* **Source material**

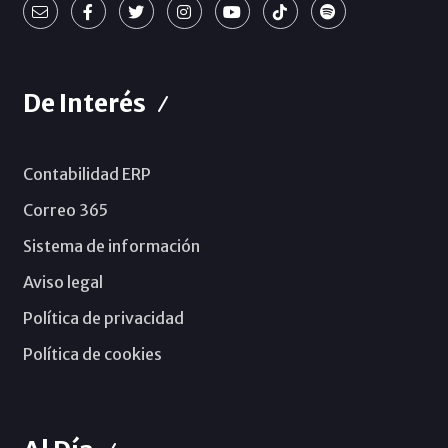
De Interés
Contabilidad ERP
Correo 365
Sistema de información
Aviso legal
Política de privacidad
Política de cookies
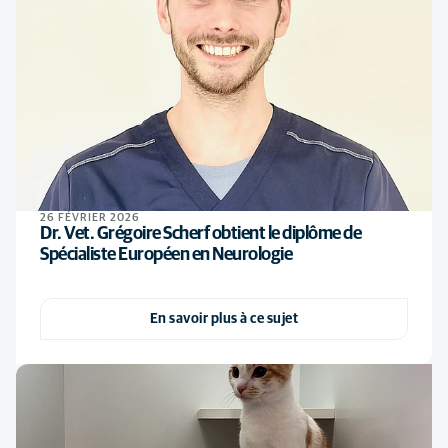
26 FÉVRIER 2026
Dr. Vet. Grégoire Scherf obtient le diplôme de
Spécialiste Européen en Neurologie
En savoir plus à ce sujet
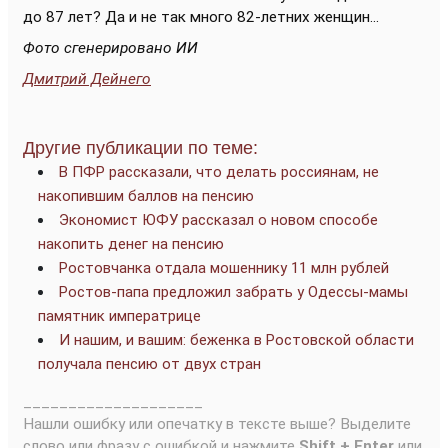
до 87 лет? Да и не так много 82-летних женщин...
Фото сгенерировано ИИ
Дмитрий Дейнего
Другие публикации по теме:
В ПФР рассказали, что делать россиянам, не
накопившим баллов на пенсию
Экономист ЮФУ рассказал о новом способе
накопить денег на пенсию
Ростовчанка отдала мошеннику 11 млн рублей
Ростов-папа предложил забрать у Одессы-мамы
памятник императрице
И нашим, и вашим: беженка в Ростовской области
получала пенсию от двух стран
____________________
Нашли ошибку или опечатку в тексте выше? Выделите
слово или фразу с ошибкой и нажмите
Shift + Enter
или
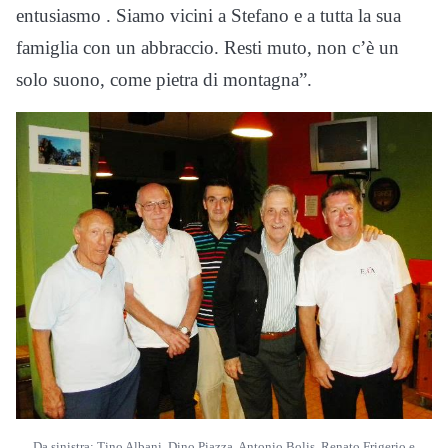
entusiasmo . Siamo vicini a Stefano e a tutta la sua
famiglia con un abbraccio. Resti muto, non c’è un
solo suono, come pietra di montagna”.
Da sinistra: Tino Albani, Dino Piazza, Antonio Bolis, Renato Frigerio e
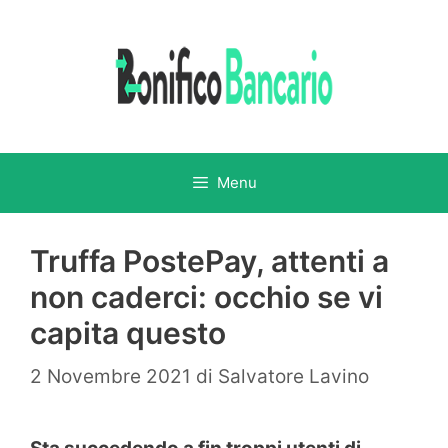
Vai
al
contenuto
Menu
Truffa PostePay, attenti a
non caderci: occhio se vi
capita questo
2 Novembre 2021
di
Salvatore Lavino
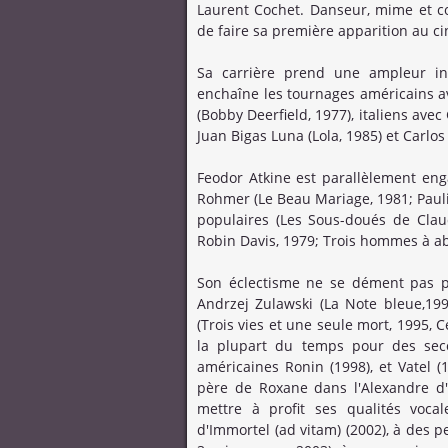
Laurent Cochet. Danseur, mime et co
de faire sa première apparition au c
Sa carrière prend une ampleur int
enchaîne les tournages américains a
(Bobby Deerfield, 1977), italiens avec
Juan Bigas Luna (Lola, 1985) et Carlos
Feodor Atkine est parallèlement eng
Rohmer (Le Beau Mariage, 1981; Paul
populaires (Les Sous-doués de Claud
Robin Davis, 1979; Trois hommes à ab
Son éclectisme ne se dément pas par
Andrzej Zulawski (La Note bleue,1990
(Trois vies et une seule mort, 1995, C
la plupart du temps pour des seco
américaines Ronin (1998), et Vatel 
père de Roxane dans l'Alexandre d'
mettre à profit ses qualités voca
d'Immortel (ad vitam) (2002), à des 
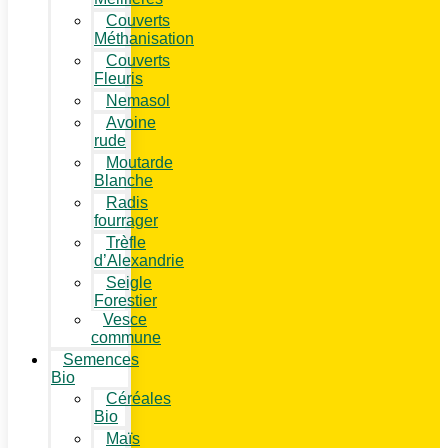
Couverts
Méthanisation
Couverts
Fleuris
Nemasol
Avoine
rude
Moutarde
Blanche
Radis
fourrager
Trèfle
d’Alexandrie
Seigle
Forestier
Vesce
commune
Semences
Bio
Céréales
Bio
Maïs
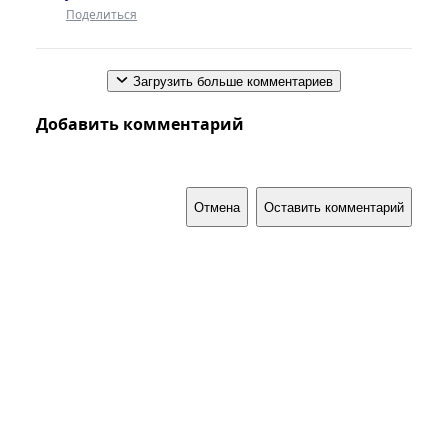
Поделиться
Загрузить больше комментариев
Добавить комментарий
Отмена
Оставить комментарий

* **Work to be completed**
Each entry above should be printed exactly, and any picture in it left out.

* **Result of this task**
De Interés
Contabilidad ERP
Correo 365
Sistema de información
Aviso legal
Política de privacidad
Política de cookies
26 FÉVRIER 2026
Dr. Vet. Grégoire Scherf obtient le diplôme de
Spécialiste Européen en Neurologie
En savoir plus à ce sujet
до 87 лет? Да и не так много 82-летних женщин...
Фото сгенерировано ИИ
Дмитрий Дейнего
Другие публикации по теме:
В ПФР рассказали, что делать россиянам, не
накопившим баллов на пенсию
Экономист ЮФУ рассказал о новом способе
накопить денег на пенсию
Ростовчанка отдала мошеннику 11 млн рублей
Ростов-папа предложил забрать у Одессы-мамы
памятник императрице
И нашим, и вашим: беженка в Ростовской области
получала пенсию от двух стран
____________________
Нашли ошибку или опечатку в тексте выше? Выделите
слово или фразу с ошибкой и нажмите
Shift + Enter
или
entusiasmo . Siamo vicini a Stefano e a tutta la sua
famiglia con un abbraccio. Resti muto, non c’è un
solo suono, come pietra di montagna”.
Da sinistra: Tino Albani, Dino Piazza, Antonio Bolis, Renato Frigerio e
Vai
al
contenuto
Menu
Truffa PostePay, attenti a
non caderci: occhio se vi
capita questo
2 Novembre 2021
di
Salvatore Lavino
Laurent Cochet. Danseur, mime et co
de faire sa première apparition au c
Sa carrière prend une ampleur int
enchaîne les tournages américains a
(Bobby Deerfield, 1977), italiens avec
Juan Bigas Luna (Lola, 1985) et Carlos
Feodor Atkine est parallèlement eng
Rohmer (Le Beau Mariage, 1981; Paul
populaires (Les Sous-doués de Claud
Robin Davis, 1979; Trois hommes à ab
Son éclectisme ne se dément pas par
Andrzej Zulawski (La Note bleue,1990
(Trois vies et une seule mort, 1995, C
la plupart du temps pour des seco
américaines Ronin (1998), et Vatel 
père de Roxane dans l'Alexandre d'
mettre à profit ses qualités voca
d'Immortel (ad vitam) (2002), à des 
Couverts
Méthanisation
Couverts
Fleuris
Nemasol
Avoine
rude
Moutarde
Blanche
Radis
fourrager
Trèfle
d’Alexandrie
Seigle
Forestier
Vesce
commune
Semences
Bio
Céréales
Bio
Maïs
Поделиться
Загрузить больше комментариев
Добавить комментарий
Отмена
Оставить комментарий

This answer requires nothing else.